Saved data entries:
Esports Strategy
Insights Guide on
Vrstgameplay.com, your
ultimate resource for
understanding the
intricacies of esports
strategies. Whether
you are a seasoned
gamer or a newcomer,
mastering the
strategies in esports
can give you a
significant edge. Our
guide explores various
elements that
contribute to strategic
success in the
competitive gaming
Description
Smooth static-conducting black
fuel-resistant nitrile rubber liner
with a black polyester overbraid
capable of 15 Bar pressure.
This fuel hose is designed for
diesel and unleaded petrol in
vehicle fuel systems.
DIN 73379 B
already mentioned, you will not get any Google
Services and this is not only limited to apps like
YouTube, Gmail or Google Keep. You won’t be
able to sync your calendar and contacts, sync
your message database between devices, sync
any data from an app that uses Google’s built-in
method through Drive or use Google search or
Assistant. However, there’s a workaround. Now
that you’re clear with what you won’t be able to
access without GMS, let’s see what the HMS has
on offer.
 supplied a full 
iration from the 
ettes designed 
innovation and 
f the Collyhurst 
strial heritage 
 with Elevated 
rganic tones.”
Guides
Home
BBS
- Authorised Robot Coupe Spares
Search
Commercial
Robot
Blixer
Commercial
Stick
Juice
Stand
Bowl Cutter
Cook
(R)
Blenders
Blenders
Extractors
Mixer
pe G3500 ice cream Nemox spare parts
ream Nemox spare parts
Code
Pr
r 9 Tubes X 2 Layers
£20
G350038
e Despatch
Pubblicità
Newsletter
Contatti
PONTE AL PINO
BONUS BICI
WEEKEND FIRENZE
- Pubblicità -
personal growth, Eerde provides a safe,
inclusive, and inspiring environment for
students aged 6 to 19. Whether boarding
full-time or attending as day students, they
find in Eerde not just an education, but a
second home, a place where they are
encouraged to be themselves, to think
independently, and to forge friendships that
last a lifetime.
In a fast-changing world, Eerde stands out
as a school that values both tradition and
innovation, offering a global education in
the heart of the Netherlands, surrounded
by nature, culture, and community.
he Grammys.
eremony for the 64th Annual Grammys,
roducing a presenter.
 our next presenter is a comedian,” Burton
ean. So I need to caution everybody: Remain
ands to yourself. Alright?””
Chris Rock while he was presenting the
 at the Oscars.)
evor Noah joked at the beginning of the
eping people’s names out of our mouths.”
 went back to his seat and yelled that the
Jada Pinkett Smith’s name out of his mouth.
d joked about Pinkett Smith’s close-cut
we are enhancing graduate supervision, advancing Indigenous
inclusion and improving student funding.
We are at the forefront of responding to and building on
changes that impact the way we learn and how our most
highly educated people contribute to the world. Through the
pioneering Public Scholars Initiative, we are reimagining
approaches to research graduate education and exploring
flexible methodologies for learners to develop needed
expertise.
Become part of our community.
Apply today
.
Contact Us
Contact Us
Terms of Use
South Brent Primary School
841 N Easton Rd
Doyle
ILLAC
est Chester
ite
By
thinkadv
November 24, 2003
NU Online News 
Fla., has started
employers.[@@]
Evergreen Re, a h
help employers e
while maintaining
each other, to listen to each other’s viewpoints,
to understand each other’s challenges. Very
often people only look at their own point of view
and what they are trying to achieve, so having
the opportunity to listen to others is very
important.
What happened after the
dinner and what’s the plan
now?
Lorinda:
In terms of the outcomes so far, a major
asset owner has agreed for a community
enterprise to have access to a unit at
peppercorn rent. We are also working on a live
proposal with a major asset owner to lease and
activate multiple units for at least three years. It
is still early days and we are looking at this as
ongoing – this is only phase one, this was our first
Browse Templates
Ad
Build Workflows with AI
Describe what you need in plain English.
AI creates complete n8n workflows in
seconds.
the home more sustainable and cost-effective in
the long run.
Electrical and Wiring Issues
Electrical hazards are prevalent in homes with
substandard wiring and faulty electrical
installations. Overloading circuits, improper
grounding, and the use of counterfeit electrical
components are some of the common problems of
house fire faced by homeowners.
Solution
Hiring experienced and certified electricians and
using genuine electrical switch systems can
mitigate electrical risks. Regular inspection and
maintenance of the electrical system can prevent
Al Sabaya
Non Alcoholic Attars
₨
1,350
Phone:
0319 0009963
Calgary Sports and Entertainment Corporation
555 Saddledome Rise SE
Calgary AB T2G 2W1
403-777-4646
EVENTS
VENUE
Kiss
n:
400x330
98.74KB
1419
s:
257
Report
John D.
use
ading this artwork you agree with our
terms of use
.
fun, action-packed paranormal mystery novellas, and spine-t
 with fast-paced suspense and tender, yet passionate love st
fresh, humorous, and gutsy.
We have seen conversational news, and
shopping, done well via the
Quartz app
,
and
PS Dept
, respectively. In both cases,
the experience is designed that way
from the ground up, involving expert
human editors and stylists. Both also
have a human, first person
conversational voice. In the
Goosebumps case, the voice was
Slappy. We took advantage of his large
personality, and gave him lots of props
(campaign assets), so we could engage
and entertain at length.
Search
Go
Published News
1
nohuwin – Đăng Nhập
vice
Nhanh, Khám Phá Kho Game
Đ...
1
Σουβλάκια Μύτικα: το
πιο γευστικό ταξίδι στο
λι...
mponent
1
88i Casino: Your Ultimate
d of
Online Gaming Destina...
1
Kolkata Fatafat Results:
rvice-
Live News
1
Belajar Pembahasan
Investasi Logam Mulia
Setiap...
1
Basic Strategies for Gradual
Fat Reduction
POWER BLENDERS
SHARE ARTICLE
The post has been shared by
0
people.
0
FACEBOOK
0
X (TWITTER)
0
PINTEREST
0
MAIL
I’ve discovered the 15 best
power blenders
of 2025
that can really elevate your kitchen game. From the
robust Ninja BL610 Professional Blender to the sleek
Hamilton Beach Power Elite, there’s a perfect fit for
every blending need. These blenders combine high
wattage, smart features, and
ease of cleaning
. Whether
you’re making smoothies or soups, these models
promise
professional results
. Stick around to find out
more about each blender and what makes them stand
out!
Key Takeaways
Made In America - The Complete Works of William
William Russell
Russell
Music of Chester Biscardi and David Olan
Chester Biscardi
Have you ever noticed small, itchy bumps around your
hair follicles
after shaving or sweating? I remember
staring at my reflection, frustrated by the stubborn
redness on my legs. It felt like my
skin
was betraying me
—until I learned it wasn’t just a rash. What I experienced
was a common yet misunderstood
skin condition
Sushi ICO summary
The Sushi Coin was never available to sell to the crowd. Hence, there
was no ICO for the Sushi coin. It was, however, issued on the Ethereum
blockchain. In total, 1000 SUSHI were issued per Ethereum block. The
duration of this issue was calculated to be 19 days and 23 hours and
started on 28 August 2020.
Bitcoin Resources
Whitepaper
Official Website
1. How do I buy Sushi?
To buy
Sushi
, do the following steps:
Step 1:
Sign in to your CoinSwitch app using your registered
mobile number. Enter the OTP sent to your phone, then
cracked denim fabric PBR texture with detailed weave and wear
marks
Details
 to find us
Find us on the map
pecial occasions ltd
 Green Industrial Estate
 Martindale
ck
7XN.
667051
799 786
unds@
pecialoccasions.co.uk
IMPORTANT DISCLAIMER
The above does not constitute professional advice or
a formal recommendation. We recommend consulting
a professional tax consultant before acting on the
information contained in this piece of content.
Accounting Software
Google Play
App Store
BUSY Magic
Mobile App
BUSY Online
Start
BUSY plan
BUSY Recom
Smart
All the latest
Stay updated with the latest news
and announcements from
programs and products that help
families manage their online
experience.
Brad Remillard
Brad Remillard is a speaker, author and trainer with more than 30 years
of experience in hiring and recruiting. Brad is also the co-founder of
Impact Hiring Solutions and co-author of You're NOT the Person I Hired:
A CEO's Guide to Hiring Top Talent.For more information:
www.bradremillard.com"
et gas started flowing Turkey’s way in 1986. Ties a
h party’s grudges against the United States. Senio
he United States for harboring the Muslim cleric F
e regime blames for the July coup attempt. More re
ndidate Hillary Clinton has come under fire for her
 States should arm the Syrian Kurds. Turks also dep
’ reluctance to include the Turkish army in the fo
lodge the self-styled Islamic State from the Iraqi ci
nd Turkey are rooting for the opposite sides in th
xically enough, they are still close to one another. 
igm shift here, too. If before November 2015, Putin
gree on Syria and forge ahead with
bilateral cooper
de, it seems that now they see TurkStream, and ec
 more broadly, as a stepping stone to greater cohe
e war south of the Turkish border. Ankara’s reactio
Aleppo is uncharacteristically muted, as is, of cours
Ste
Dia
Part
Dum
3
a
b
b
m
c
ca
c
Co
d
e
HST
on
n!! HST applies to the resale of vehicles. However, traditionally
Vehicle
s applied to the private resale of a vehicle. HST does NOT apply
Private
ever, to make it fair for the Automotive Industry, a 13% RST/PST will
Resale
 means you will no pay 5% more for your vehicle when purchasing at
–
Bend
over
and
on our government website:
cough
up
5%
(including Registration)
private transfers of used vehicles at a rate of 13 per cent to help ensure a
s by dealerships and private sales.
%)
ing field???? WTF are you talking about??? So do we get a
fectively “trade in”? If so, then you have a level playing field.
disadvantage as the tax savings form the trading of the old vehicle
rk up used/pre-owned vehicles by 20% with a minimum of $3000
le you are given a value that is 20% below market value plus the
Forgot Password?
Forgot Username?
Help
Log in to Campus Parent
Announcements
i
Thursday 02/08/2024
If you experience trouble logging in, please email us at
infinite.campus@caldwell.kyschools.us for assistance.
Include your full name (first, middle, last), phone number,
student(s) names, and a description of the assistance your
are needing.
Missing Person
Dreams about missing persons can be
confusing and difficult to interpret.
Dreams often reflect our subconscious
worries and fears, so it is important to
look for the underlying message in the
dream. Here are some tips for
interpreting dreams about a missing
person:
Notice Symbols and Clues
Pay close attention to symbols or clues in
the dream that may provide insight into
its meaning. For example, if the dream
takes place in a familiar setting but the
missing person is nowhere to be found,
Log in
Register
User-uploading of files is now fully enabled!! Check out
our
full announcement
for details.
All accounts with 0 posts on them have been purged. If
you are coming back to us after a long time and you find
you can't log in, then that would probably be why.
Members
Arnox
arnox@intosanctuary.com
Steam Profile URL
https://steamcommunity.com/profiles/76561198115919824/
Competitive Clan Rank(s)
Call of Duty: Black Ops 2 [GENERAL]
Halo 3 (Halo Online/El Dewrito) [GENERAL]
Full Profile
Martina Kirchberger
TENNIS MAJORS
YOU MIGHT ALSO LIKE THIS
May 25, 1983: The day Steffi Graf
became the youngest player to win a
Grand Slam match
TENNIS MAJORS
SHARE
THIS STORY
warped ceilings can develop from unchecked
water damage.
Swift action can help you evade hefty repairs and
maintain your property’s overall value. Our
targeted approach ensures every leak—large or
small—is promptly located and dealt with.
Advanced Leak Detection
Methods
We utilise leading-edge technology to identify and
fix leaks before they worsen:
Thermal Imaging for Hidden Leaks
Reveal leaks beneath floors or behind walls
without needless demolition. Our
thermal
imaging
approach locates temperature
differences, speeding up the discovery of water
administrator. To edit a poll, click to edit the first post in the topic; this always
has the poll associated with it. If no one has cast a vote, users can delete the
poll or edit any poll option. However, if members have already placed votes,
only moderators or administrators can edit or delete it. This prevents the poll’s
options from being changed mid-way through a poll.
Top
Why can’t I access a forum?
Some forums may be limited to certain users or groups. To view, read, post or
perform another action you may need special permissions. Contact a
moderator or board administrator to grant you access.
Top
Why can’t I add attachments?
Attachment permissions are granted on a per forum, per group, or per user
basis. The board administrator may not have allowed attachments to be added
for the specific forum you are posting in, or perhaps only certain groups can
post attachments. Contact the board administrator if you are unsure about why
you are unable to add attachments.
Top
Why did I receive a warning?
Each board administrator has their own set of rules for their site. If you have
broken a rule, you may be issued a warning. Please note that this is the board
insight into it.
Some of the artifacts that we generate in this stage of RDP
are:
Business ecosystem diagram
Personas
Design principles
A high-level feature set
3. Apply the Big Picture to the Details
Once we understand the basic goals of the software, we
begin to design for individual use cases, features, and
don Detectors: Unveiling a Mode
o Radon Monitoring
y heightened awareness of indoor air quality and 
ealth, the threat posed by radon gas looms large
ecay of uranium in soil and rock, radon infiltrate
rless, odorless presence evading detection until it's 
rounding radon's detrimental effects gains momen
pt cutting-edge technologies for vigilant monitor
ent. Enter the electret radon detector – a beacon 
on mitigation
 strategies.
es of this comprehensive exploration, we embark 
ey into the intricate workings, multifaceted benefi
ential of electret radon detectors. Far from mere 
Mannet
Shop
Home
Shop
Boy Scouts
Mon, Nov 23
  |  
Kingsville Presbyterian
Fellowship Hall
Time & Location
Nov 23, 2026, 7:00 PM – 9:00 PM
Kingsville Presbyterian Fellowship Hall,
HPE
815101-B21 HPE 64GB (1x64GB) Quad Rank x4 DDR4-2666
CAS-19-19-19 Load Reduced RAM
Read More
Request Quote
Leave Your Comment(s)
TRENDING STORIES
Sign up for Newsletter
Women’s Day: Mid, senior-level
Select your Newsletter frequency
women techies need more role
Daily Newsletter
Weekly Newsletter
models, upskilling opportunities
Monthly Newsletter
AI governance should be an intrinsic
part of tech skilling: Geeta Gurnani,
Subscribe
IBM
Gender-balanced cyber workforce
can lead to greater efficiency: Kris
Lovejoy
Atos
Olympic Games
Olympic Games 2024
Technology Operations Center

### Task details
Only one stretch of the records above is wanted: the lines between the one holding "innovation and" and the one holding "841 N Easton Rd", inclusive, reproduced exactly.

### Output
innovation and 
f the Collyhurst 
strial heritage 
 with Elevated 
rganic tones.”
Guides
Home
BBS
- Authorised Robot Coupe Spares
Search
Commercial
Robot
Blixer
Commercial
Stick
Juice
Stand
Bowl Cutter
Cook
(R)
Blenders
Blenders
Extractors
Mixer
pe G3500 ice cream Nemox spare parts
ream Nemox spare parts
Code
Pr
r 9 Tubes X 2 Layers
£20
G350038
e Despatch
Pubblicità
Newsletter
Contatti
PONTE AL PINO
BONUS BICI
WEEKEND FIRENZE
- Pubblicità -
personal growth, Eerde provides a safe,
inclusive, and inspiring environment for
students aged 6 to 19. Whether boarding
full-time or attending as day students, they
find in Eerde not just an education, but a
second home, a place where they are
encouraged to be themselves, to think
independently, and to forge friendships that
last a lifetime.
In a fast-changing world, Eerde stands out
as a school that values both tradition and
innovation, offering a global education in
the heart of the Netherlands, surrounded
by nature, culture, and community.
he Grammys.
eremony for the 64th Annual Grammys,
roducing a presenter.
 our next presenter is a comedian,” Burton
ean. So I need to caution everybody: Remain
ands to yourself. Alright?””
Chris Rock while he was presenting the
 at the Oscars.)
evor Noah joked at the beginning of the
eping people’s names out of our mouths.”
 went back to his seat and yelled that the
Jada Pinkett Smith’s name out of his mouth.
d joked about Pinkett Smith’s close-cut
we are enhancing graduate supervision, advancing Indigenous
inclusion and improving student funding.
We are at the forefront of responding to and building on
changes that impact the way we learn and how our most
highly educated people contribute to the world. Through the
pioneering Public Scholars Initiative, we are reimagining
approaches to research graduate education and exploring
flexible methodologies for learners to develop needed
expertise.
Become part of our community.
Apply today
.
Contact Us
Contact Us
Terms of Use
South Brent Primary School
841 N Easton Rd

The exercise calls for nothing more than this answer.